By Joe Edgell.
Gas prices skyrocket. Delays on the subway. Accidents on the Beltway. Police and fire activity blocking roads and snarling traffic.
Seems like there’s no way to get to work easily, on time, and with minimal cost.
Unless you consider commuting by bike. And this Friday, May 18 is Bike-to-Work Day, the perfect time to see how it works.
Here are the top ten reasons to join me and about 10,000 other bicyclists this Friday:
- According to the Outdoor Foundation, bicycling is the second most popular outdoor activity in the United States;
- Adults who bike to work have better weight, blood pressure, and insulin levels;
- Women who bike 30 minutes a day have a lower risk of breast cancer;
- Bicycling boosts the economy, with $5.6 billion in bikes and equipment sold in 2009;
- On a round-trip commute of 10 miles, bicyclists save around $10 daily;
- Traffic congestion wastes nearly 3.9 billion gallons of gas per year in the U.S.;
- Increased bicycling decreases vehicle traffic accidents;
- The transportation sector is responsible for 71% of all U.S. petroleum use.

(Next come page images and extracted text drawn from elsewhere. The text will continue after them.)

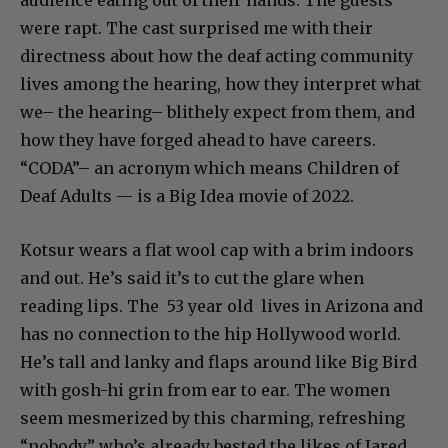
were rapt. The cast surprised me with their
directness about how the deaf acting community
lives among the hearing, how they interpret what
we– the hearing– blithely expect from them, and
how they have forged ahead to have careers.
“CODA”– an acronym which means Children of
Deaf Adults — is a Big Idea movie of 2022.
Kotsur wears a flat wool cap with a brim indoors
and out. He’s said it’s to cut the glare when
reading lips. The 53 year old lives in Arizona and
has no connection to the hip Hollywood world.
He’s tall and lanky and flaps around like Big Bird
with gosh-hi grin from ear to ear. The women
seem mesmerized by this charming, refreshing
“nobody” who’s already bested the likes of Jared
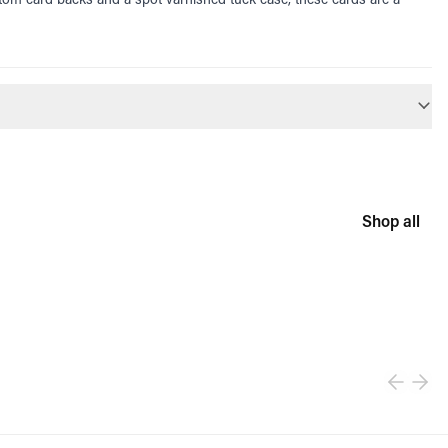
Shop all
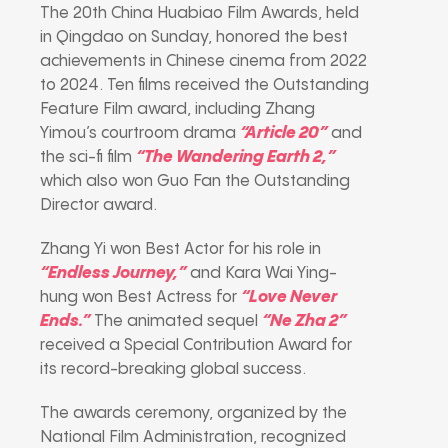
The 20th China Huabiao Film Awards, held
in Qingdao on Sunday, honored the best
achievements in Chinese cinema from 2022
to 2024. Ten films received the Outstanding
Feature Film award, including Zhang
Yimou’s courtroom drama
“Article 20”
and
the sci-fi film
“The Wandering Earth 2,”
which also won Guo Fan the Outstanding
Director award.
Zhang Yi won Best Actor for his role in
“Endless Journey,”
and Kara Wai Ying-
hung won Best Actress for
“Love Never
Ends.”
The animated sequel
“Ne Zha 2”
received a Special Contribution Award for
its record-breaking global success.
The awards ceremony, organized by the
National Film Administration, recognized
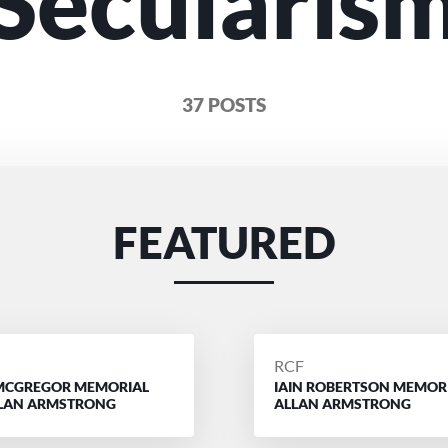
Secularis
37 POSTS
FEATURED
D
POSTED
RCF
MCGREGOR MEMORIAL
IAIN ROBERTSON MEMOR
BY
LLAN ARMSTRONG
ALLAN ARMSTRONG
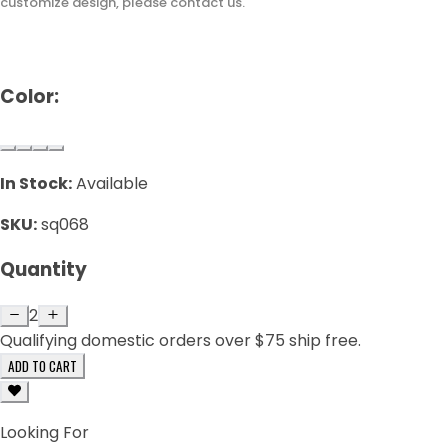
customize design, please contact us.
Color:
In Stock:
Available
SKU:
sq068
Quantity
2
Qualifying domestic orders over $75 ship free.
ADD TO CART
Looking For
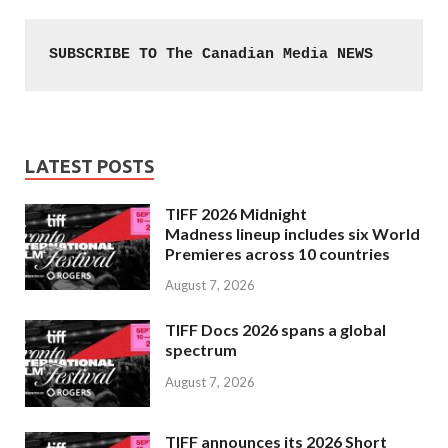
SUBSCRIBE TO The Canadian Media NEWS
LATEST POSTS
TIFF 2026 Midnight
Madness lineup includes six World
Premieres across 10 countries
August 7, 2026
TIFF Docs 2026 spans a global
spectrum
August 7, 2026
TIFF announces its 2026 Short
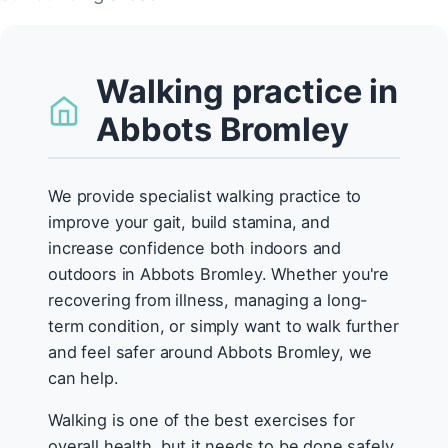
Walking practice in
Abbots Bromley
We provide specialist walking practice to
improve your gait, build stamina, and
increase confidence both indoors and
outdoors in Abbots Bromley. Whether you're
recovering from illness, managing a long-
term condition, or simply want to walk further
and feel safer around Abbots Bromley, we
can help.
Walking is one of the best exercises for
overall health, but it needs to be done safely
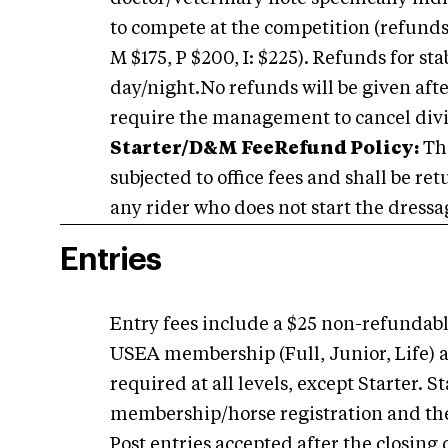
to compete at the competition (refunds a
M $175, P $200, I: $225). Refunds for sta
day/night.No refunds will be given afte
require the management to cancel divis
Starter/D&M Fee
Refund Policy:
The
subjected to office fees and shall be re
any rider who does not start the dressag
Entries
Entry fees include a $25 non-refundable
USEA membership (Full, Junior, Life) a
required at all levels, except Starter.
membership/horse registration and th
Post entries accepted after the closing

- Bicycling produces only 21 grams of CO2 per person per kilometer, compared to 101 grams of CO2 per passenger per kilometer for buses, and a whopping 271 grams per passenger per kilometer for cars; and most importantly
- The health benefits of cycling outweigh the risks by a factor of 20 to one!*
And today bicycling is easier than ever. There are electric motor-assisted bicycles to help you with that push up the hill, bike sharing so you don’t have to worry about maintenance, and shower facilities at many employers, such as EPA.
Come out this Friday, bike with a group of people to a nearby celebration (or the massive celebration at the Reagan Building if you’re in DC), and take the first step in de-stressing your morning commute by biking to work.
I’ve been biking to work for the past eight years and love it. I’m healthier and happier. You’ll find it changes your entire outlook on the day!
*A special thanks to Bikesbelong.org for the biking benefits studies.